* _DATA FOR ANALYSIS_:
......
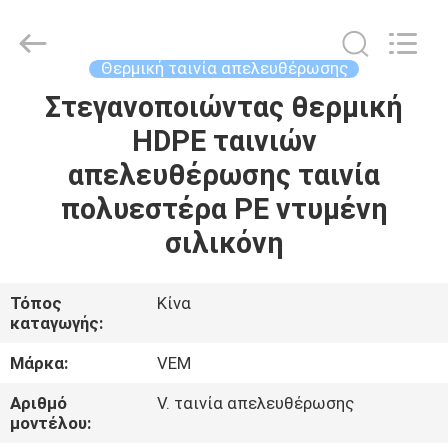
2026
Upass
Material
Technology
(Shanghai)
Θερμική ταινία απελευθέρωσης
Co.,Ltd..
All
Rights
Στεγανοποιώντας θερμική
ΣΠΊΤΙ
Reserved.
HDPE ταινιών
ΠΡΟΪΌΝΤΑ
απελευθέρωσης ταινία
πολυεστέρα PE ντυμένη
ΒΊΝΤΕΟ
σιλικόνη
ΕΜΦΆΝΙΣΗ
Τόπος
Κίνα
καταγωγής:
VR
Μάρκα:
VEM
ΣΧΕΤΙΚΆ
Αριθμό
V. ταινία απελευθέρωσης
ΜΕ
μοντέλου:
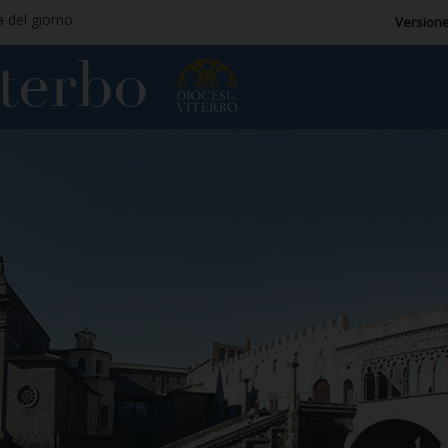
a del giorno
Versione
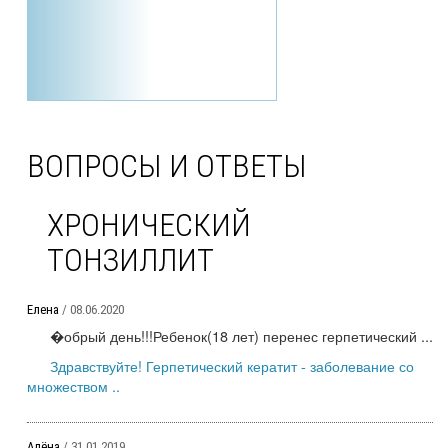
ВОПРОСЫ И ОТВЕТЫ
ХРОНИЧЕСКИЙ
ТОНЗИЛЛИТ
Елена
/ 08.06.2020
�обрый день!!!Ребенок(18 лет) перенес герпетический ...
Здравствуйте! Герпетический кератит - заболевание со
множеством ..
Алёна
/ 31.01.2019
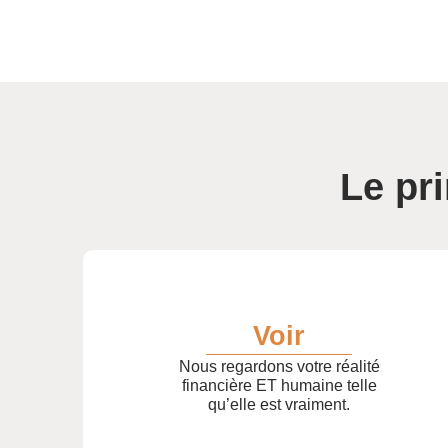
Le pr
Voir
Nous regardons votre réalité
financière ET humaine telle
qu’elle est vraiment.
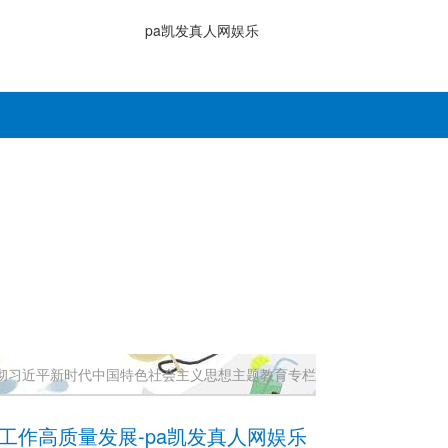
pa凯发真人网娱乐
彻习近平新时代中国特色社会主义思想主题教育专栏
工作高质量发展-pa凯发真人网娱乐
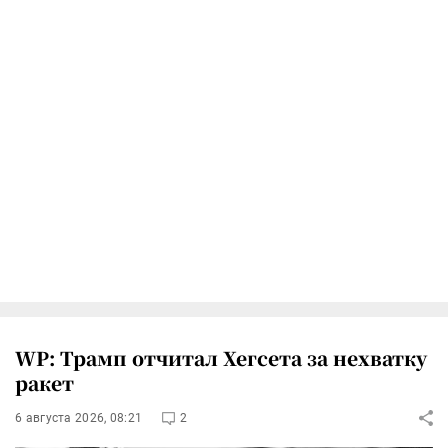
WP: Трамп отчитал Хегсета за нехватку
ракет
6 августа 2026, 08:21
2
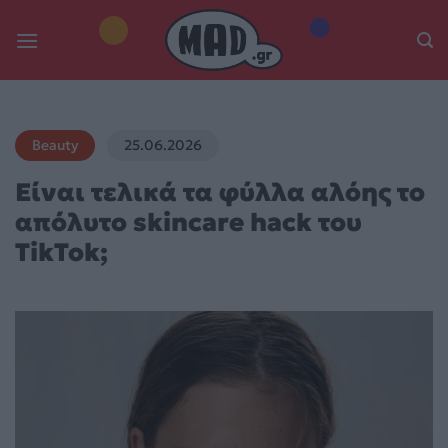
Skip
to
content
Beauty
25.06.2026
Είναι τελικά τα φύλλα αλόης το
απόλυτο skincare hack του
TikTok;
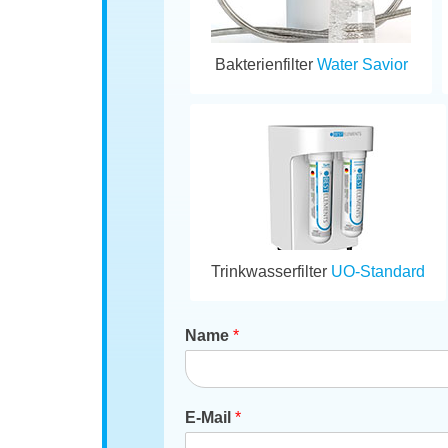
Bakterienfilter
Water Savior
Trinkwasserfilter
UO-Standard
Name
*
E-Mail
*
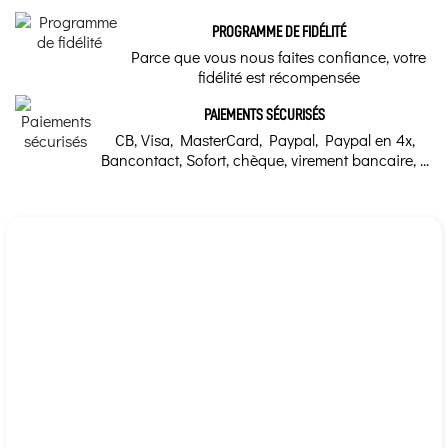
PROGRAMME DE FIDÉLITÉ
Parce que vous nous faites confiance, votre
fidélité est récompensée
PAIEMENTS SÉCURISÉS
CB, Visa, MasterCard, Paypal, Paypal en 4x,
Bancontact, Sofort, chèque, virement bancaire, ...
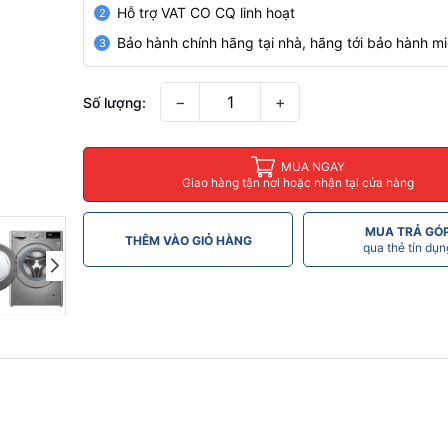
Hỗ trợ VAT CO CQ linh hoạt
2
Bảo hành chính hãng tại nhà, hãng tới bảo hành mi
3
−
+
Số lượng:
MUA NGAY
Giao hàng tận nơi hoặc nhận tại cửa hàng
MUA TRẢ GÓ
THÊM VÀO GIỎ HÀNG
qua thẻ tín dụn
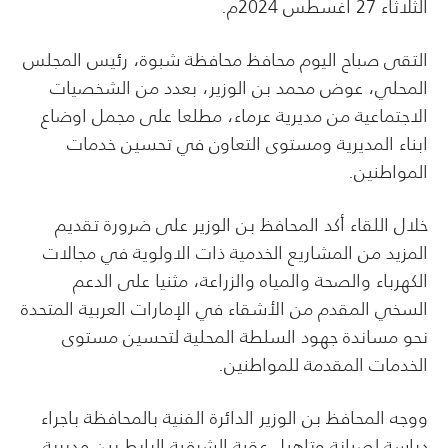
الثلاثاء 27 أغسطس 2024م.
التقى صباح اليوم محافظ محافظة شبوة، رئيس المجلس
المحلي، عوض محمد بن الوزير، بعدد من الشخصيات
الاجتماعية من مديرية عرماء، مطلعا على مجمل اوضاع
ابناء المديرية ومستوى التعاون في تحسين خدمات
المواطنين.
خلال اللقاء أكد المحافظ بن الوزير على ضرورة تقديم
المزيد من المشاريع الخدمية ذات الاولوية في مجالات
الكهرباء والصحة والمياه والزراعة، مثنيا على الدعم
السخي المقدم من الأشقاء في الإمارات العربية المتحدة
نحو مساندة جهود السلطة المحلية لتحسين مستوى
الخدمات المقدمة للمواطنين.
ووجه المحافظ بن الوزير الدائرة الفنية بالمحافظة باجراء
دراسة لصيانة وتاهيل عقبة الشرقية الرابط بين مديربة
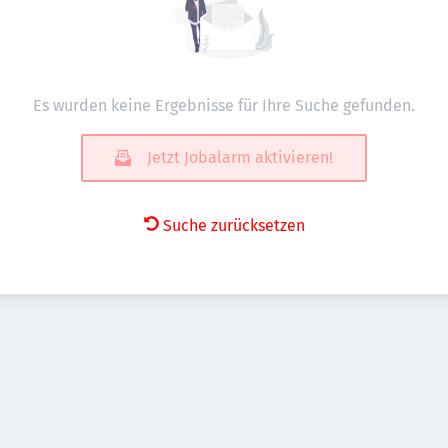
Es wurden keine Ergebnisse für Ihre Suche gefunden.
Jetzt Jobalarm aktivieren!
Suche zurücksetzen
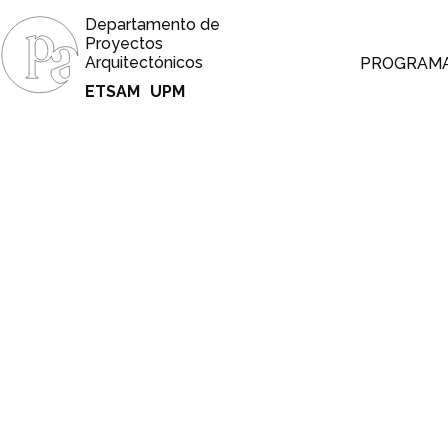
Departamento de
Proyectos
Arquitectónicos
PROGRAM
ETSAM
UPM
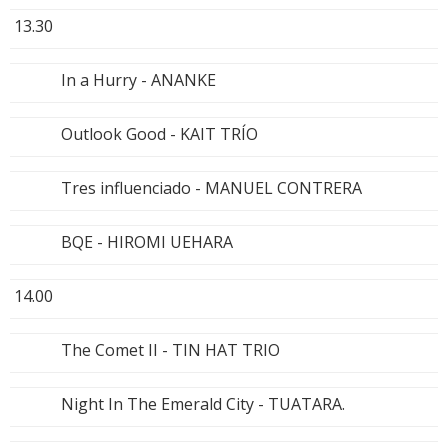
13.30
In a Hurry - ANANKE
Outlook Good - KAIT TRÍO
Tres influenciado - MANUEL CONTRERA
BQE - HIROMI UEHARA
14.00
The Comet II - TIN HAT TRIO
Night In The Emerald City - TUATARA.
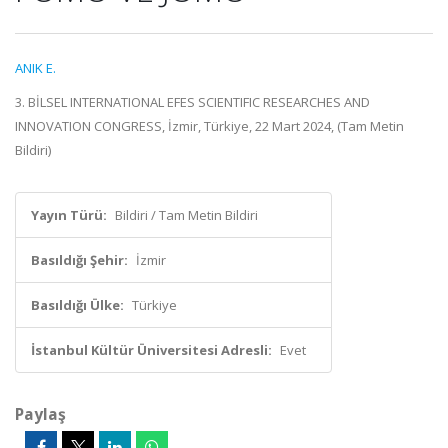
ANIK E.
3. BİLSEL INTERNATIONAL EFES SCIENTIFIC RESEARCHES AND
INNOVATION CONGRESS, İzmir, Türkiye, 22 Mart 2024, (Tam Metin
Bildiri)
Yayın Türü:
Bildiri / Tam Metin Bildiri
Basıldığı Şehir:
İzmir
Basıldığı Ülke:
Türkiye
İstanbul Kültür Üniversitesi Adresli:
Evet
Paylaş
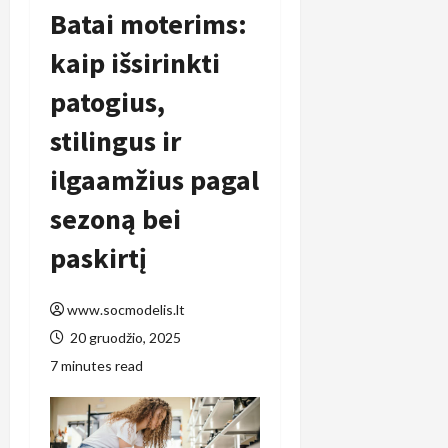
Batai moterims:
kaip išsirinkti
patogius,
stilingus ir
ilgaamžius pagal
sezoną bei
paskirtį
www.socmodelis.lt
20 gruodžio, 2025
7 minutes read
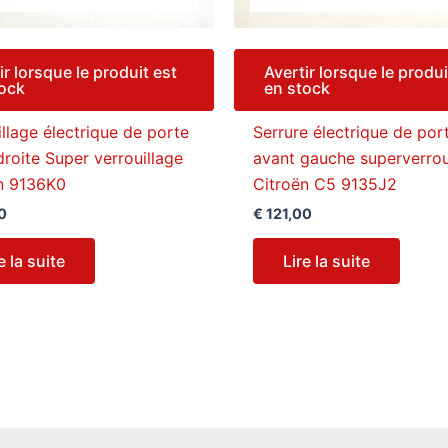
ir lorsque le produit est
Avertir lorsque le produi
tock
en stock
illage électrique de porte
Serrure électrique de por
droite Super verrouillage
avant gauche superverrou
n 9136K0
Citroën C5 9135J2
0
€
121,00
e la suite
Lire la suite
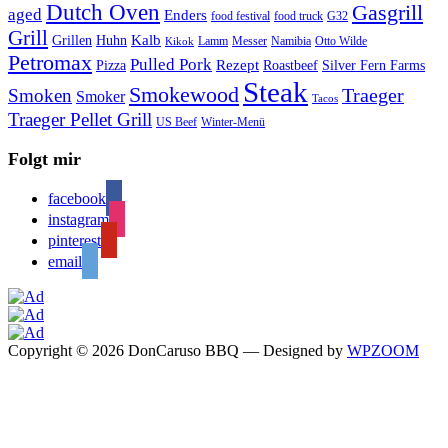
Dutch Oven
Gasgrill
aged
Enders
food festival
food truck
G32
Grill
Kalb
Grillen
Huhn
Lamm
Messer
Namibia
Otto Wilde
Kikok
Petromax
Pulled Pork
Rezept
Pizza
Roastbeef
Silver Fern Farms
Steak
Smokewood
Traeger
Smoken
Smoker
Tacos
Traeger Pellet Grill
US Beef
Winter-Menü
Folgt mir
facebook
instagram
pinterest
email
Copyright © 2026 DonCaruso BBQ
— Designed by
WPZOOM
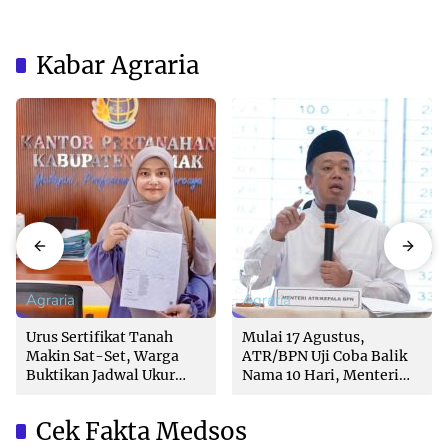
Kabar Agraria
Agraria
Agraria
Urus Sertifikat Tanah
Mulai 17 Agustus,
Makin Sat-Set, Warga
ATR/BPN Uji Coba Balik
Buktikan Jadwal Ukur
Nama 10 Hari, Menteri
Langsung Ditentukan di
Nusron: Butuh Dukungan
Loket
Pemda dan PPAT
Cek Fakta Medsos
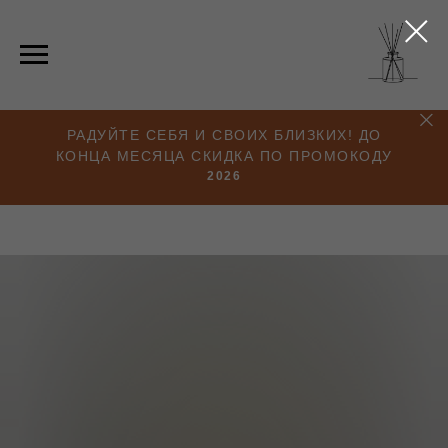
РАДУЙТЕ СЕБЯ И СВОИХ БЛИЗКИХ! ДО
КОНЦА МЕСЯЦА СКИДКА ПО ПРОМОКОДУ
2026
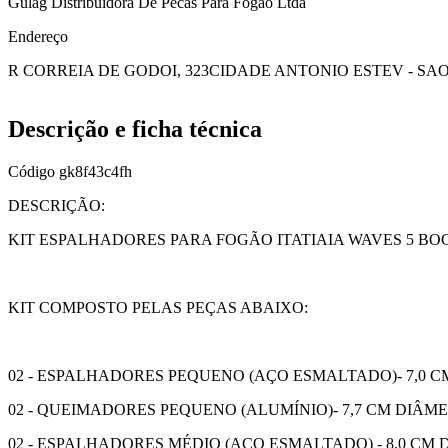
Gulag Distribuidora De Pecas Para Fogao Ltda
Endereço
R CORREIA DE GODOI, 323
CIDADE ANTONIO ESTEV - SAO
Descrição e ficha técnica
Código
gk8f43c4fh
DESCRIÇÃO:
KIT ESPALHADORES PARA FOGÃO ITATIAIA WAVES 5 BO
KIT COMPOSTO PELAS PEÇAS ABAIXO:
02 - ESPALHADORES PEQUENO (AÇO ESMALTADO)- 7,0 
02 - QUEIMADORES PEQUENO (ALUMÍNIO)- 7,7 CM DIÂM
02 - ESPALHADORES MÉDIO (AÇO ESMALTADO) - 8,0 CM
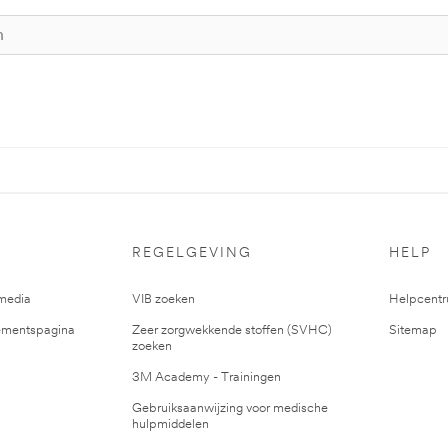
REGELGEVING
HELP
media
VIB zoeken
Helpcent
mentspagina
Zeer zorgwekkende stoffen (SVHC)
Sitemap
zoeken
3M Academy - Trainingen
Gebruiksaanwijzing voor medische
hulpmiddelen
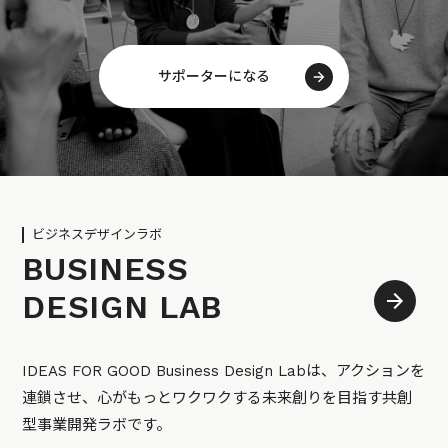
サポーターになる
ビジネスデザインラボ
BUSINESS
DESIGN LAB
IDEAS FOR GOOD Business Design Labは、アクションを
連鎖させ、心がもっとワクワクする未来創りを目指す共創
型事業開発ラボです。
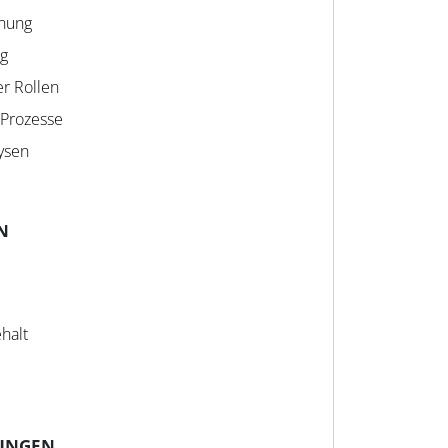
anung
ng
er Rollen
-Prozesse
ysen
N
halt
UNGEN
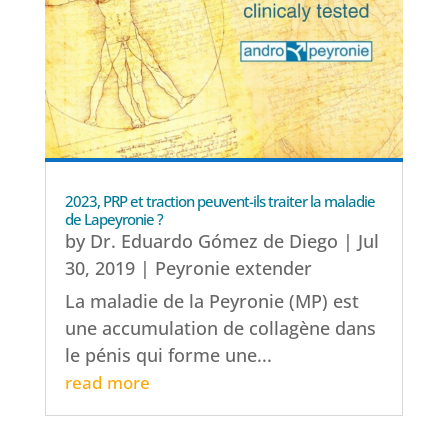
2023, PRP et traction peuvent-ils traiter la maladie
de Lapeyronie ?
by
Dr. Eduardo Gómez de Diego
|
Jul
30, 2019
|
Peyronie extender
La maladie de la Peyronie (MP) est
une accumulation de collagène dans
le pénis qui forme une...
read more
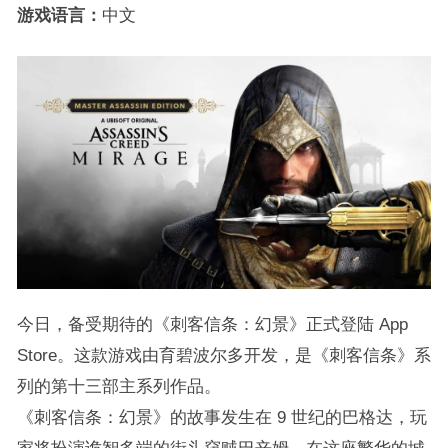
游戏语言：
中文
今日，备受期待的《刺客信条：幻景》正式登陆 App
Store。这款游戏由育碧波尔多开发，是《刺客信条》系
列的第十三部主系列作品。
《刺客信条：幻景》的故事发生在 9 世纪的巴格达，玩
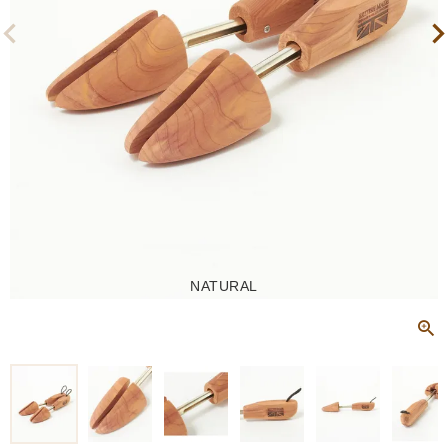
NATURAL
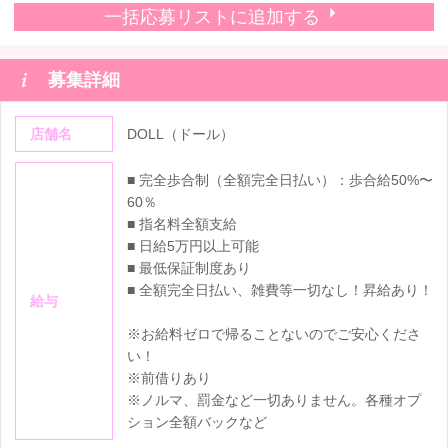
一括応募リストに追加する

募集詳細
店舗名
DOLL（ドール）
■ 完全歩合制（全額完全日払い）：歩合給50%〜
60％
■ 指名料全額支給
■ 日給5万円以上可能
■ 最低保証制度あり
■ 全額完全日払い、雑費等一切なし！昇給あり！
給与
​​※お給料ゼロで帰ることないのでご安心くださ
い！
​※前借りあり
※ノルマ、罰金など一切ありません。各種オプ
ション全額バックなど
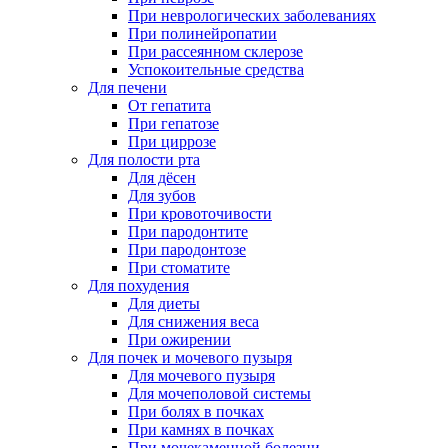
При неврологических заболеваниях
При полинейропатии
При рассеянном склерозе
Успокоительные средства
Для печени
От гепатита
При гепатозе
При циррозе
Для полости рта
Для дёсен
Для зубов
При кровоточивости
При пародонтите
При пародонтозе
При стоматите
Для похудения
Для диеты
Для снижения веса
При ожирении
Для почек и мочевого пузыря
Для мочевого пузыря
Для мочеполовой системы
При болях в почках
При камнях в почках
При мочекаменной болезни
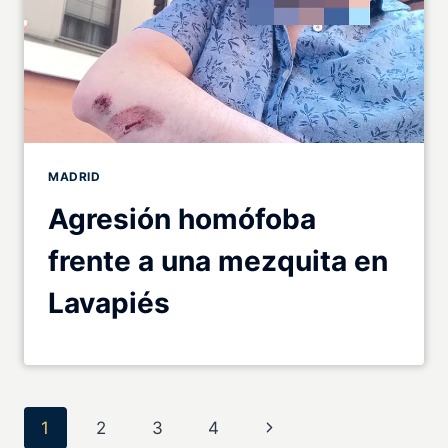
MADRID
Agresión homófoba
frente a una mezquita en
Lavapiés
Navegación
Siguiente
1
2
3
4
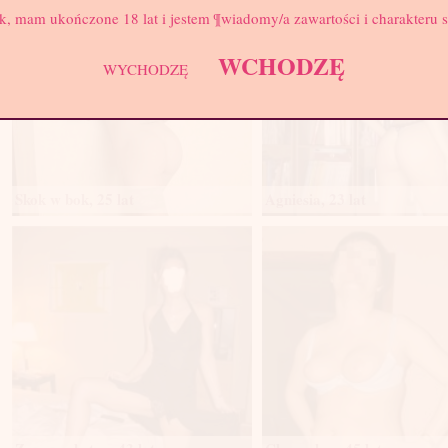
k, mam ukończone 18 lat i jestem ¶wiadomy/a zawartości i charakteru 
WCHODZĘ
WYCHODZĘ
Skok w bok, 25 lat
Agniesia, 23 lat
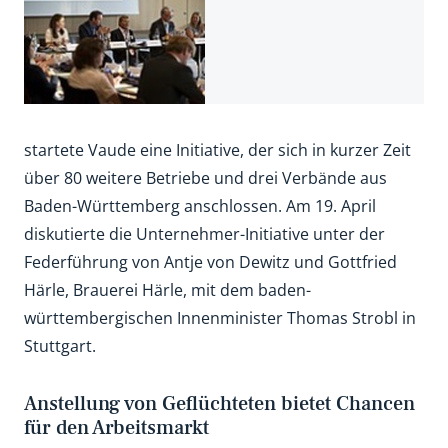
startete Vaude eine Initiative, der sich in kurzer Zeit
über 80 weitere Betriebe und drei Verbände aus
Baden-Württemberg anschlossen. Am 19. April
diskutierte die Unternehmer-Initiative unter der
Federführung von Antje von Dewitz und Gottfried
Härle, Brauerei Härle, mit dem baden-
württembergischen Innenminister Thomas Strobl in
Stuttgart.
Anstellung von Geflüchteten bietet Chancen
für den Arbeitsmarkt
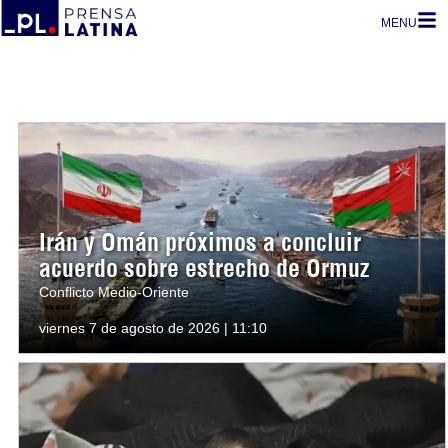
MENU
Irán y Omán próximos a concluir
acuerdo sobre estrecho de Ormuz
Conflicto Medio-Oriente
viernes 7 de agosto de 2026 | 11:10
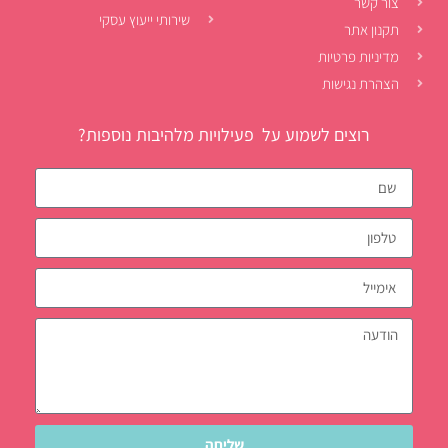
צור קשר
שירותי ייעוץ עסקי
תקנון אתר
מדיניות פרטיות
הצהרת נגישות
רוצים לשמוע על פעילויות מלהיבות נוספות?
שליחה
......
* _WHAT IS BEING ASKED_: In the records above, find the line with "REGELGEVING" and the line with "une accumulation de collagène dans", then restate word for word only those two lines and all lines between, omitting pictures.

* _OUTPUT_:
REGELGEVING
HELP
media
VIB zoeken
Helpcent
mentspagina
Zeer zorgwekkende stoffen (SVHC)
Sitemap
zoeken
3M Academy - Trainingen
Gebruiksaanwijzing voor medische
hulpmiddelen
サポーターになる
ビジネスデザインラボ
BUSINESS
DESIGN LAB
IDEAS FOR GOOD Business Design Labは、アクションを
連鎖させ、心がもっとワクワクする未来創りを目指す共創
型事業開発ラボです。
anung
ng
er Rollen
-Prozesse
ysen
N
halt
UNGEN
2023, PRP et traction peuvent-ils traiter la maladie
de Lapeyronie ?
by
Dr. Eduardo Gómez de Diego
|
Jul
30, 2019
|
Peyronie extender
La maladie de la Peyronie (MP) est
une accumulation de collagène dans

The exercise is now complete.